Man's attempts to Evolve always met with disaster. They came up with names for their own attempts at Evolution: they called their spawn which would be better suited for life than themselves such things as challenged, deformed, and retarded. The new super-humans were not treated as great triumphs, but rather as beings to be pitied."

"And that is how, by the all-sufficient grace of the omnipotent,
omniscient absolutely nothing, man came to be on the earth."


The unproven theory (more like a hypothesis) of Evolution has been the subject of debates since it was first conceived by Charles Darwin. It has a tendency to crumble under close inspection, and was even doubtful in its creator's mind. Even the Father of Evolution could not convince himself of the truth of his assertions! Obviously, an assertion with as many fallacies as Evolution has cannot have a place in true science.

And yet, it is treated as though it were truth. Those who accept the THEORY of Evolution and thus ridicule Creationism are, in the name of logic and reason, forsaking logic and reason. Those who accept Darwinism or any other form of the THEORY of Evolution are placing their faith in something less observable (for observation is part of the scientific method) than the existence of God.

Let's go over a few things about Evolution.

Evolution requires massive amounts of time (even under the punctuated equilibrium theory). However, there is a stifling lack of evidence supporting an old earth. Truthfully, all methods of dating the earth either require excessive amounts of guesswork and assumptions (such as carbon dating), or they reach the conclusion of a young earth (amount of helium in the atmosphere, amounts of rock or water).

Evolutionists also love relying on anecdotes to prove their case. Ask for a missing link, they point to Lucy or Homo habilis. They don't point to a species; they instead refer you to individuals that have been pieced together to an incomplete skeleton from shattered bone fragments. Why is it that we can find lots of trilobites, and lots of dinosaurs, and lots of coelacanths, but when it comes to missing links, we can only find individuals? And most of all, why is anecdotal evidence considered sufficient in this supposedly scientific theory?

Let's go back to the Coelocanths for a second... Why is it that they have gone for (according to Evolutionists' numbers) 400 million years, and not changed? Isn't it high time they became frogs or something?

Now, talk to any Creationist, and he'll tell you he believes in evolution on a small scale. Survival of the fittest and the genetic variations that are already present and possible within a creature's DNA make it and its offspring more likely to survive. The Evolution that Darwin suggested would require a major change in genetic information, as well as the creation of enough new genetic information to actually keep the new organism alive and capable of reproducing. Only problem is that this has never been done. Such drastic genetic changes always kill the organisms.

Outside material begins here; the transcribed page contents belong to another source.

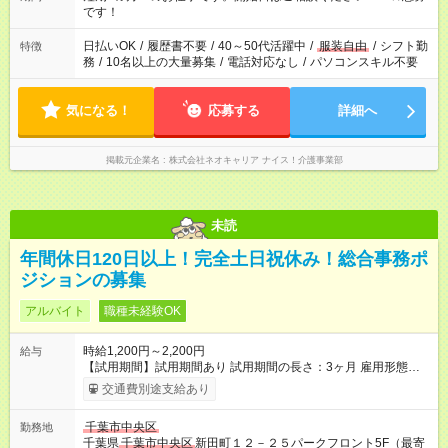
です！
日払いOK
/
履歴書不要
/
40～50代活躍中
/
服装自由
/
シフト勤
特徴
務
/
10名以上の大量募集
/
電話対応なし
/
パソコンスキル不要
気になる！
応募する
詳細へ
掲載元企業名
株式会社ネオキャリア ナイス！介護事業部
未読
年間休日120日以上！完全土日祝休み！総合事務ポ
ジションの募集
アルバイト
職種未経験OK
時給1,200円～2,200円
給与
【試用期間】試用期間あり 試用期間の長さ：3ヶ月 雇用形態、
給与は本採用時と同じです。
交通費別途支給あり
千葉市中央区
勤務地
千葉県
千葉市中央区
新田町１２－２５パークフロント5F（最寄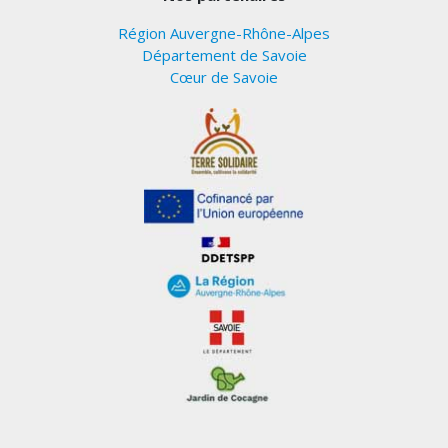
Région Auvergne-Rhône-Alpes
Département de Savoie
Cœur de Savoie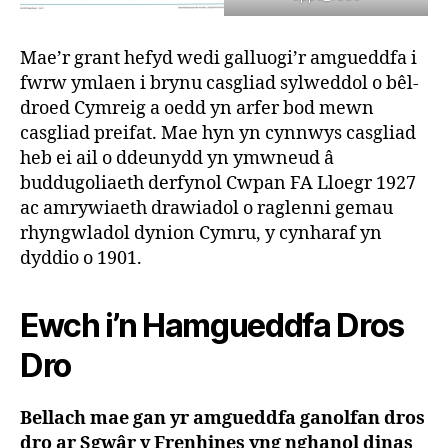
Mae’r grant hefyd wedi galluogi’r amgueddfa i
fwrw ymlaen i brynu casgliad sylweddol o bêl-
droed Cymreig a oedd yn arfer bod mewn
casgliad preifat. Mae hyn yn cynnwys casgliad
heb ei ail o ddeunydd yn ymwneud â
buddugoliaeth derfynol Cwpan FA Lloegr 1927
ac amrywiaeth drawiadol o raglenni gemau
rhyngwladol dynion Cymru, y cynharaf yn
dyddio o 1901.
Ewch i’n Hamgueddfa Dros
Dro
Bellach mae gan yr amgueddfa ganolfan dros
dro ar Sgwâr y Frenhines yng nghanol dinas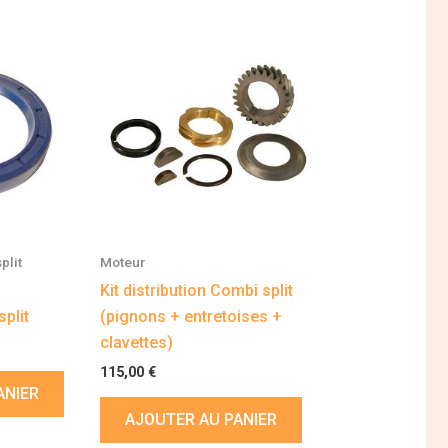
plit
Moteur
Kit distribution Combi split
plit
(pignons + entretoises +
clavettes)
115,00
€
ANIER
AJOUTER AU PANIER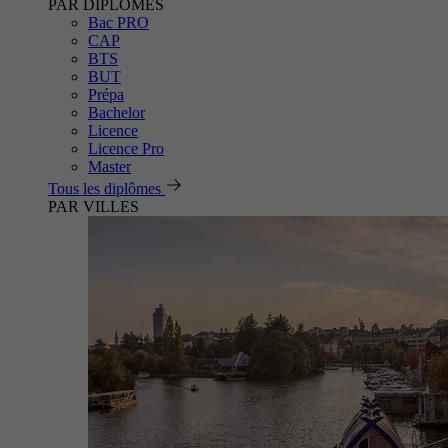
PAR DIPLÔMES
Bac PRO
CAP
BTS
BUT
Prépa
Bachelor
Licence
Licence Pro
Master
Tous les diplômes
PAR VILLES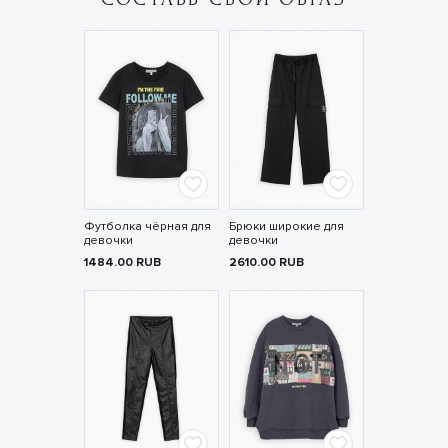
Футболка чёрная для
Брюки широкие для
девочки
девочки
1484.00
RUB
2610.00
RUB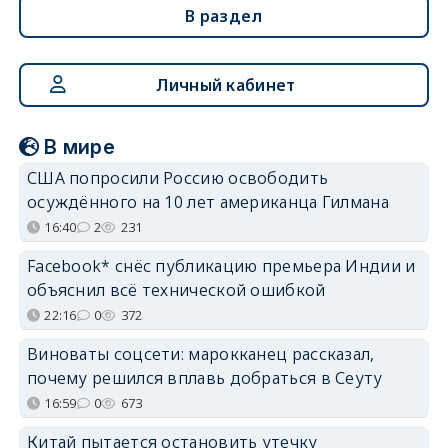
В раздел
Личный кабинет
В мире
США попросили Россию освободить
осуждённого на 10 лет американца Гилмана
16:40
2
231
Facebook* снёс публикацию премьера Индии и
объяснил всё технической ошибкой
22:16
0
372
Виноваты соцсети: марокканец рассказал,
почему решился вплавь добраться в Сеуту
16:59
0
673
Китай пытается остановить утечку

It would be a very exact touch to have an animal evolve and be capable of reproduction. The most minute problems in the gametes (which help organisms reproduce and transfer genetic information to their offspring) can cause great damage to the offspring, which are never considered to be "Evolved." One extra chromosome and you've got a child with Down's Syndrome. Missing a chromosome, and they've got Turner's Syndrome. Try adding or taking away other chromosomes and genes, see what happens. Neither an increase nor a decrease in genetic information will result in a healthy individual, much less one that is better suited for survival. The only beneficial genetic "changes" that have been recorded for any living organism are the changes that are already built into that organism's genetic information. The color of a human's eyes, the color of the peppered moths, or selective breeding are all examples of this. However, these characteristics can change for as long as you want, but they will never yield a new species.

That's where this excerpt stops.